Monday, October 26, 2009

78. Harvesting Girl




Harvesting girl, thy wheatish brow,

Thereupon shine the labour crops,

Receding furrows of wheat heat thee up,

And thy sickle becometh shakti.

Parched lips, work strain on sweating face,

Trickle which upon eyelids upon dreams,

Keep heart O girl, prism they are,

Showing imagination hued coloured hopes;

Hopes of a good harvest; home upstaged

Or groomed dreams about marriage.



The wheatish colour strewn around,

All eager to be cut short by thy hands,

And there thou move ahead leaving stumps,

Wiping occasionally brow thine;

Dreamt harvest go off with a swipe.

Real thou become for reality one:

Look at the furrows swaying ahead,

Hot noon, flying pollens show them oblong,

And thou start slowly-slowly again,

Brow thine meanwhile daughters sweat tiny.



Drops which fall upon thy eye shelters,

Beneath narrowed eyes due concentration hard,

Still sun reflects through them,

And rainbowed vision thou have.

How much to be finished? Worry thee not,

Lost again in a dream, O girl, thou mingle in gold,

Work as thou bent headed; pollens fall,

Seems it thou harvesting, give offerings,

Blessed such thou reach furrow end,

Tire not O girl, furrows lie at thy feet.



Small sand-swirl passes as by,

Leaves it thy hair more pollened; wind furrowed,

O windy girl, now when loo is forming,

And all are afraid of sandy gusts,

Thou, but, have fire more inside thee,

Hence listen thou not its voice around ears,

Thus defeated it passes to flutter those leaves far,

Now when sun is shining overhead,

Like a father feeling for his daughter,

Stays it there to avoid thy face directly.



Thou smell the smell of ripened gold,

Sweat scented body thine sources it,

Mingles it with the blowing hot air,

And the message spreads over the vast fields,

The message of hard work without complaint,

Makest it the golden wheat more so;

Inspires the lonely hands struggling across furrows;

Beats away the looming defeat.

Harvester!
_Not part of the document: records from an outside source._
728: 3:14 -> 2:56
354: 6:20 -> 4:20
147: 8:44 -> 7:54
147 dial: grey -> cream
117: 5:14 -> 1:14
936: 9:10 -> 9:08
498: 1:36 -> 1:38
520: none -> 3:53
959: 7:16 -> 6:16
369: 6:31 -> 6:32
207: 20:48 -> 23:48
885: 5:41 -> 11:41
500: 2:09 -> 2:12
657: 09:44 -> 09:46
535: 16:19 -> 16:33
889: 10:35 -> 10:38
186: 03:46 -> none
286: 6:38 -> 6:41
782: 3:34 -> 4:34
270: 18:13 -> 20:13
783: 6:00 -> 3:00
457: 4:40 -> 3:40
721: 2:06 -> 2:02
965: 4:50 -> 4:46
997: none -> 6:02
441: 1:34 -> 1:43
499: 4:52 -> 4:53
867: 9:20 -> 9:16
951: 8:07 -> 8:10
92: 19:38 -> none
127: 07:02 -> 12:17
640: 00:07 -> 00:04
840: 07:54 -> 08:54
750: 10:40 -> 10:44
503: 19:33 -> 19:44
Thou art the only flower,

For the spring begone, and honeybee wandering.



Peasant girl, stand thou upright for backrest,

And look around into wheatish wilderness,

Nobody is there except some heads

Bent before the furrows and sickled hands,

Feel not forlorn O golden girl,

For thou art the brightest grain,

See! Each lesser one is looking up to you,

Become their role model for brightness’ purpose;

Grinding awaits them after all,

O apostle grain, go on with thy mission.